Introduction
On the basis of the prevalence of cold environments in our solar system, the search for extraterrestrial life is focused largely on icy habitats. The McMurdo Dry Valleys (MDV) area is a polar desert with a mean annual temperature below freezing and extremely low humidity (Wharton et al.,1995) and thus offers a suitable earthly analog to our nearest exobiological candidate, Mars. Water is thought to have been abundant on Mars early in its geological history (Solomon et al., 2005; Squyres et al., 2006; Head and Marchant, this volume, Chapter 2) and perhaps may even have flowed across the surface more recently (Hauber et al., 2005; Head et al., 2005; Malin et al., 2006). Life as we know it requires the presence of liquid water to mediate biochemical reactions for energy as well as a reasonably stable environment in which to grow; therefore the search for extraterrestrial life has been largely a search for environments where liquid water can be maintained for some duration (e.g., Carr, 1983).

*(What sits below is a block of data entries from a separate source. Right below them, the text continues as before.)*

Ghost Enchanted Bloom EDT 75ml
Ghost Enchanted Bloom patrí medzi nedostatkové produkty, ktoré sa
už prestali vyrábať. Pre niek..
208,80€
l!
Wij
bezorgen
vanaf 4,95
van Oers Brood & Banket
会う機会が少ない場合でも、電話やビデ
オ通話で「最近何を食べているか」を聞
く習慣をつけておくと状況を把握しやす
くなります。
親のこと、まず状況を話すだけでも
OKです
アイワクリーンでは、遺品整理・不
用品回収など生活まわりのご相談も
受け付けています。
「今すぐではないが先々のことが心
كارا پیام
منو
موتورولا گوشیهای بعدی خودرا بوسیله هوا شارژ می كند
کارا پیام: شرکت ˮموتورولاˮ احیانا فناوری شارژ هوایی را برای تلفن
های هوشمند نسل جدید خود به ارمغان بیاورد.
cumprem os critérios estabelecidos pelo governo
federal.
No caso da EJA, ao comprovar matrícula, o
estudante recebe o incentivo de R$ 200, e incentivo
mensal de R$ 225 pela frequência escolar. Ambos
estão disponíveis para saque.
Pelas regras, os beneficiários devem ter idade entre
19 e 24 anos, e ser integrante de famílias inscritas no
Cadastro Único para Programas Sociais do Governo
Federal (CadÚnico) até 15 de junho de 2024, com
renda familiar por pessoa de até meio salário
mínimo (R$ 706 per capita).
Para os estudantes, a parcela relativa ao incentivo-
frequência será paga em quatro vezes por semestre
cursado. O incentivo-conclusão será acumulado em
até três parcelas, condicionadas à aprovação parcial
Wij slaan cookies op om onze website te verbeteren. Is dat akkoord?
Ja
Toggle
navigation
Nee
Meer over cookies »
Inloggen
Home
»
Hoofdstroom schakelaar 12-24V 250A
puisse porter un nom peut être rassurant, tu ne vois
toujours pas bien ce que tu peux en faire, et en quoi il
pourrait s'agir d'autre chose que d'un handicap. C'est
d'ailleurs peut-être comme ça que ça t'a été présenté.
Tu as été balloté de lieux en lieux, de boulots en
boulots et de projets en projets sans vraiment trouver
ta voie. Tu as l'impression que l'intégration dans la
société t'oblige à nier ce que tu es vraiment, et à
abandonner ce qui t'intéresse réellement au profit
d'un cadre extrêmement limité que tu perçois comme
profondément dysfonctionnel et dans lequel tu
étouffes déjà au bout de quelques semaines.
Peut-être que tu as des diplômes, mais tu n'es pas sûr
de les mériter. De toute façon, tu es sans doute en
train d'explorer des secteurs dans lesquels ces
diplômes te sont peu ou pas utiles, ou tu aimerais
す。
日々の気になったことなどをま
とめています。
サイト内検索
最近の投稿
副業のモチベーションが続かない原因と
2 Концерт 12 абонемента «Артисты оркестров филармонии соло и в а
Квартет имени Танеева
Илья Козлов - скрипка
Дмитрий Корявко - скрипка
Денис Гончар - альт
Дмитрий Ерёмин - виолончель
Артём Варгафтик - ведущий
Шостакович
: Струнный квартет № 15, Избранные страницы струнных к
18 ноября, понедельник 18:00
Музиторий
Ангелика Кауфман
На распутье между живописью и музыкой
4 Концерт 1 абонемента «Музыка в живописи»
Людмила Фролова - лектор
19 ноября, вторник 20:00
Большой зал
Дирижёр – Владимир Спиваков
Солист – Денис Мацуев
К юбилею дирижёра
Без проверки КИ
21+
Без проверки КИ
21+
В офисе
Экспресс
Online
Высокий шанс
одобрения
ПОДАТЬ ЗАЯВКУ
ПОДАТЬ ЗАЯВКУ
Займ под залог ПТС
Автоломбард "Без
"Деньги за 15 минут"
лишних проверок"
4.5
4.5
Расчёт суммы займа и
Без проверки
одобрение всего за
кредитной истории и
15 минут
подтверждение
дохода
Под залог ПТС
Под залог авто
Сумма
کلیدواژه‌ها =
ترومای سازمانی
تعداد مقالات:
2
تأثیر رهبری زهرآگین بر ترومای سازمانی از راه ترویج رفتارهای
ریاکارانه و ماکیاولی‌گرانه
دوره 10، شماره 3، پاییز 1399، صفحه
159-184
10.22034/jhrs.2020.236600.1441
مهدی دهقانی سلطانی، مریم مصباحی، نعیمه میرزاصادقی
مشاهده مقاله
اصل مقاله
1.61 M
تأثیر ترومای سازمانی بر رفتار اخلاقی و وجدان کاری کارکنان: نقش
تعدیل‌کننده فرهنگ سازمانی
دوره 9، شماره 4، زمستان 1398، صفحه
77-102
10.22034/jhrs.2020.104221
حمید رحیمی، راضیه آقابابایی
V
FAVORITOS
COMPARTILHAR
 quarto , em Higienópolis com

There is significant geomorphological evidence, and mounting physical evidence supporting the presence of paleolakes on ancient Mars (Squyres et al., 2006). This intrigues exobiologists because paleolakes would provide a suitable habitat for early martian life forms (Carr, 1983; Wharton et al., 1995; Doran et al., 2004). Lakes on the martian surface would have become progressively colder over geological time, developing seasonal and eventually perennial ice covers (Carr, 1983).